El condenado por las violaciones era drogadicto y vivía bajo un puente

  • Separado y con dos hijos, está en la cárcel de Salamanca, cumpliendo 18 años · El testimonio de su mujer también lo inculpaba y su ADN se asemejaba al hallado en la ropa interior de las víctimas

Rafael Ricardi Robles, un portuense que en la actualidad ronda los 50 años, sigue hoy en día en prisión, en la cárcel de Topas, en Salamanca, cumpliendo condena por algunas de las violaciones que comenzaron a registrarse en la provincia hace 13 años.

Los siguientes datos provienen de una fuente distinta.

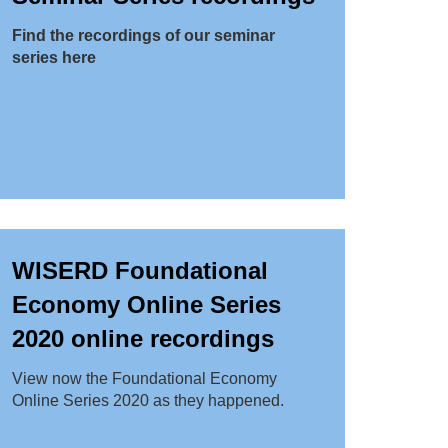
Find the recordings of our seminar
series here
WISERD Foundational
Economy Online Series
2020 online recordings
View now the Foundational Economy
Online Series 2020 as they happened.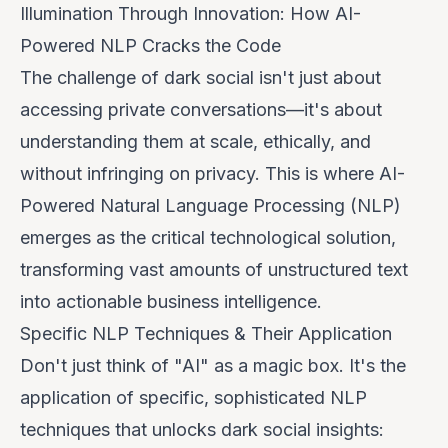
Illumination Through Innovation: How AI-
Powered NLP Cracks the Code
The challenge of dark social isn't just about
accessing
private conversations—it's about
understanding
them at scale, ethically, and
without infringing on privacy. This is where AI-
Powered Natural Language Processing (NLP)
emerges as the critical technological solution,
transforming vast amounts of unstructured text
into actionable business intelligence.
Specific NLP Techniques & Their Application
Don't just think of "AI" as a magic box. It's the
application of specific, sophisticated NLP
techniques that unlocks dark social insights:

Fue condenado a 18 años de cárcel, según cree recordar una de sus hermanas. Nadie de su extensa familia se relaciona desde hace años con él. No en vano en la época de su detención era politoxicómano, el destino final de todos los que en aquellos años habían comenzado a coquetear con el caballo, la heroína. El Caballito le llamaban, no sólo por su adicción, sino también por la peculiar manera que tenía de andar.

Llegó a estar "tan tirado" que pernoctaba en El Corribolo, nombre con el que se conocía a la caseta que estaba situada en la base del antiguo puente San Alejandro en El Puerto, lugar de frecuente paso de los 'sin techo'. Estaba casado y tenía dos hijos, aunque terminaría separándose.

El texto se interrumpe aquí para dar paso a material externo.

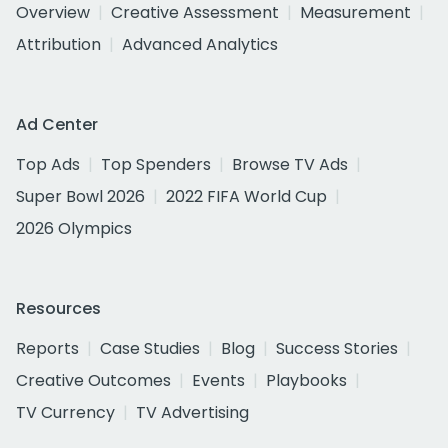
Overview
Creative Assessment
Measurement
Attribution
Advanced Analytics
Ad Center
Top Ads
Top Spenders
Browse TV Ads
Super Bowl 2026
2022 FIFA World Cup
2026 Olympics
Resources
Reports
Case Studies
Blog
Success Stories
Creative Outcomes
Events
Playbooks
TV Currency
TV Advertising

Fue detenido por la Policía porque en primera instancia había muchas circunstancias coincidentes que le incriminaban en las violaciones que tenían en jaque a las Fuerzas de Seguridad en toda la provincia. Las víctimas siempre decían que los violadores eran dos encapuchados, uno alto y otro bajo. El primero, muy violento. El segundo, tímido y maloliente, manifestaron las agredidas. El testimonio ofrecido por su mujer al parecer también le inculpaba, y algunas víctimas aseguraron reconocer sin género de dudas su voz. El ADN hallado en la ropa interior de algunas de las jóvenes violadas se asemejaba al suyo pero no era totalmente coincidente. Él confesó y fue enviado a prisión, y tras ser juzgado, condenado.

Después, se denunciaron por lo menos dos nuevas violaciones, lo que le hizo a la Policía sospechar que seguían libres los culpables. Al principio, sin embargo, se barajó que el alto, el aún no apresado, se podría haber buscado otro compinche.

La Policía se apresuró a notificar al Juzgado las dudas surgidas al no haber una total coincidencia en las pruebas de ADN.

Pero desde el tribunal, según ha podido saber este diario, se estimó que en su condena no habían jugado un papel fundamental las pruebas de ADN, y sí los testimonios de las víctimas, de su entorno familiar y su propia confesión.

No pocos creen que Ricardi, que vivía casi en la indigencia, nunca clamara por su inocencia al sentirse seguro en la cárcel, con las necesidades básicas (techo y comida) cubiertas.